> [THE DATA]
--

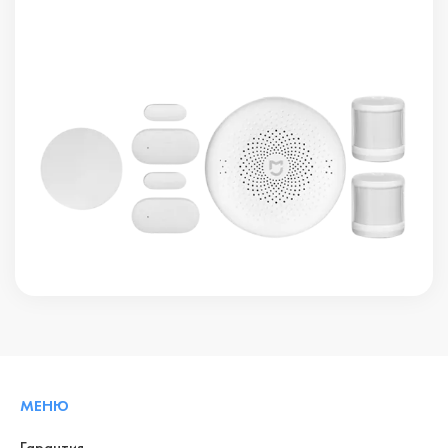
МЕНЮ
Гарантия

--

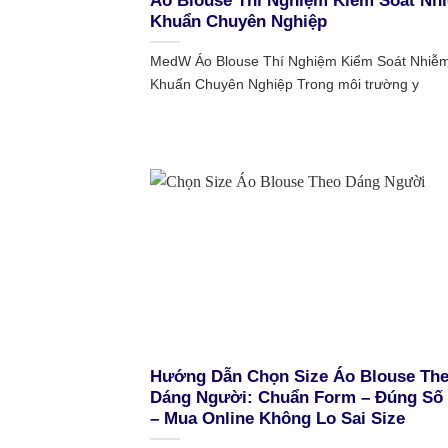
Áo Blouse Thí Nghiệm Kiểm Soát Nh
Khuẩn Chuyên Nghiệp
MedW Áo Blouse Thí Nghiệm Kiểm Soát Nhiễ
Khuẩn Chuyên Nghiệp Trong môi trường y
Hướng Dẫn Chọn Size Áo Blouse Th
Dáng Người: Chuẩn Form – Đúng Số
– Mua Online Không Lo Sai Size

--

> [TASK DETAILS] Look over the listing above and copy each line that contains "Size".

> [OUTPUT FOR THIS TASK]
Hướng Dẫn Chọn Size Áo Blouse Th
– Mua Online Không Lo Sai Size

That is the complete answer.